BEGIN Task material

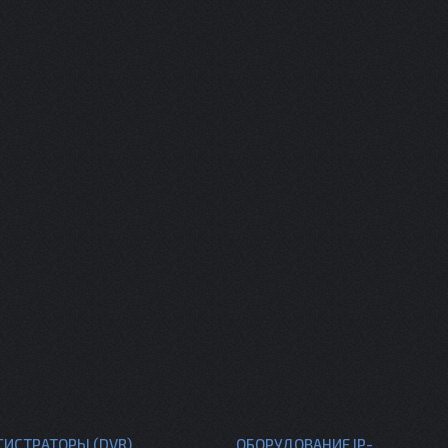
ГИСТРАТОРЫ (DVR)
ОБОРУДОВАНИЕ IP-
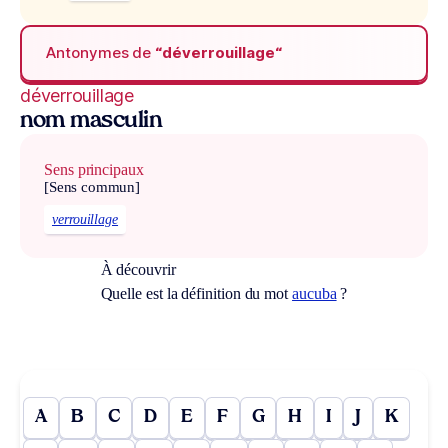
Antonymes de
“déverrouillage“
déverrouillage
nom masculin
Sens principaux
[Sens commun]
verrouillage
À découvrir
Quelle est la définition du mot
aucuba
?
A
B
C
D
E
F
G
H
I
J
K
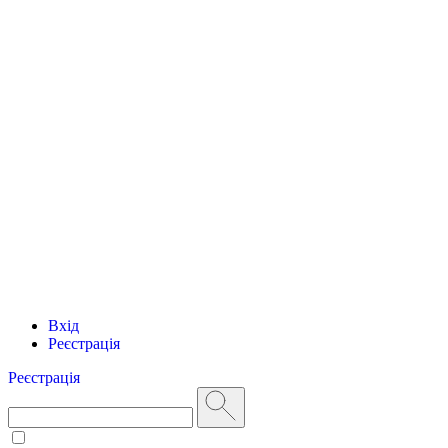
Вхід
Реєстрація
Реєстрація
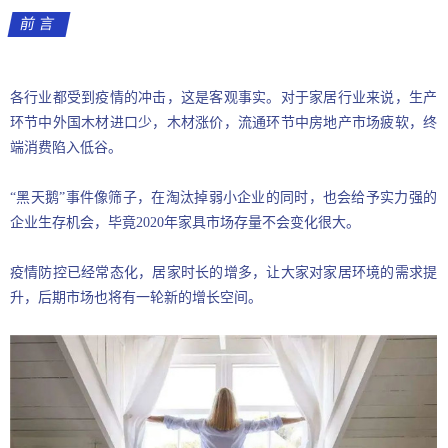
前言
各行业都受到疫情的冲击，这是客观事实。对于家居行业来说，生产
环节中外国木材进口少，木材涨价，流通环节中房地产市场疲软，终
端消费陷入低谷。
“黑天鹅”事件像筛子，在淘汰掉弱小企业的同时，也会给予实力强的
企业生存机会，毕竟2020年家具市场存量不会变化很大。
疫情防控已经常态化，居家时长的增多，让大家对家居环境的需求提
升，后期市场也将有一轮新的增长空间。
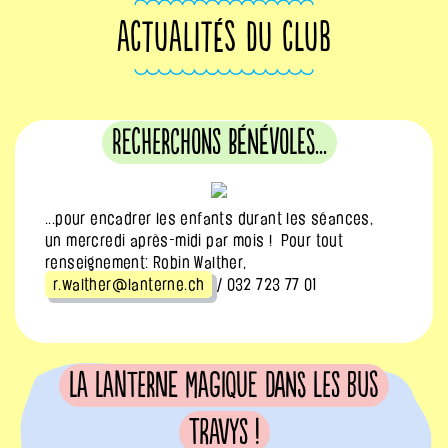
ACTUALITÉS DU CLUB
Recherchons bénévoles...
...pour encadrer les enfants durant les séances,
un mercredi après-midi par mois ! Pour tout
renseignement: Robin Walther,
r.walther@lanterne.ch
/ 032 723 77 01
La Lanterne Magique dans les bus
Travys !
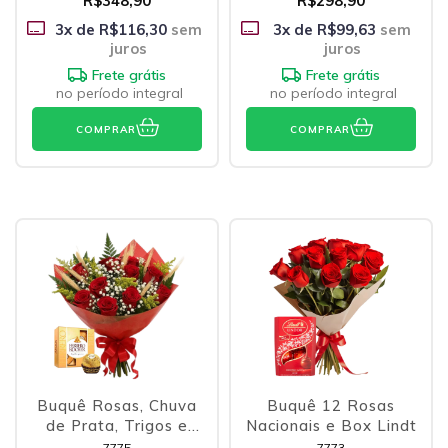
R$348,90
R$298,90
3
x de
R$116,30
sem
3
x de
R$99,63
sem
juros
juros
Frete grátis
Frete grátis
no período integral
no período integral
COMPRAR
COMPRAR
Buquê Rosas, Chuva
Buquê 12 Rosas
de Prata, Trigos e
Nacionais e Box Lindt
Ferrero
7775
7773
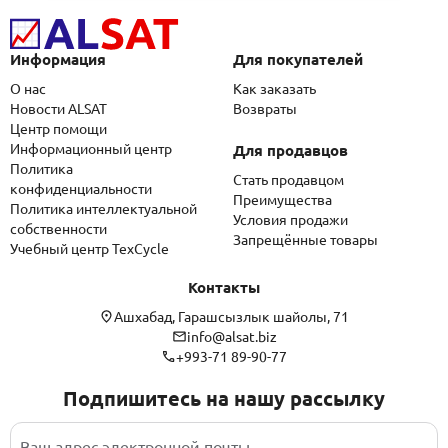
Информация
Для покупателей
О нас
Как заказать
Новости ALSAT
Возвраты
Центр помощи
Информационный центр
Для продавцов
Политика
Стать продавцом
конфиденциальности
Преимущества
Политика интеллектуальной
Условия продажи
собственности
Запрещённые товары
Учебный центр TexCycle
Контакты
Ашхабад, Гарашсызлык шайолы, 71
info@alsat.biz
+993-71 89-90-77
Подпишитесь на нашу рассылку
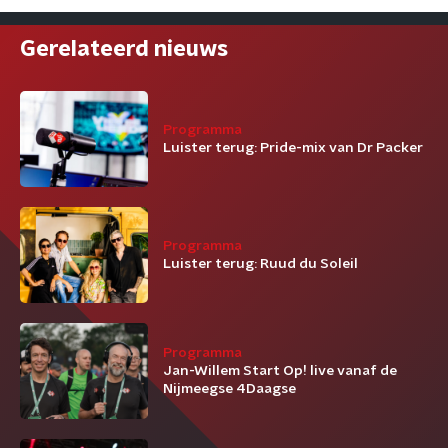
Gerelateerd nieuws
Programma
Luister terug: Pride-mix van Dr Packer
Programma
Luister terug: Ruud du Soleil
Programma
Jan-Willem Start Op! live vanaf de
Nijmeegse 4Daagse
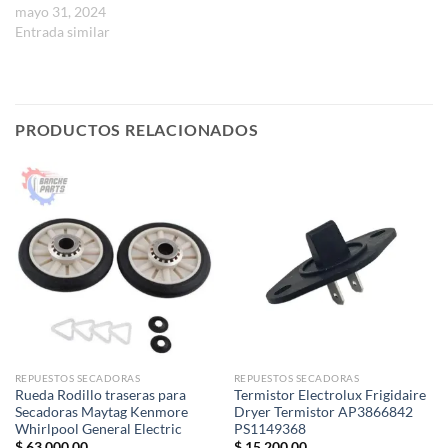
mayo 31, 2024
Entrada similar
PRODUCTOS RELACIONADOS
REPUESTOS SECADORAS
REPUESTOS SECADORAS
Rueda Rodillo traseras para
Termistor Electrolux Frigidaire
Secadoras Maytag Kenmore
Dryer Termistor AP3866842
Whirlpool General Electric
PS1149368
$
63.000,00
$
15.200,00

END Task material

Task brief — Give the number of lines in the records that contain the string "terug", and nothing besides.

Solved problem — 2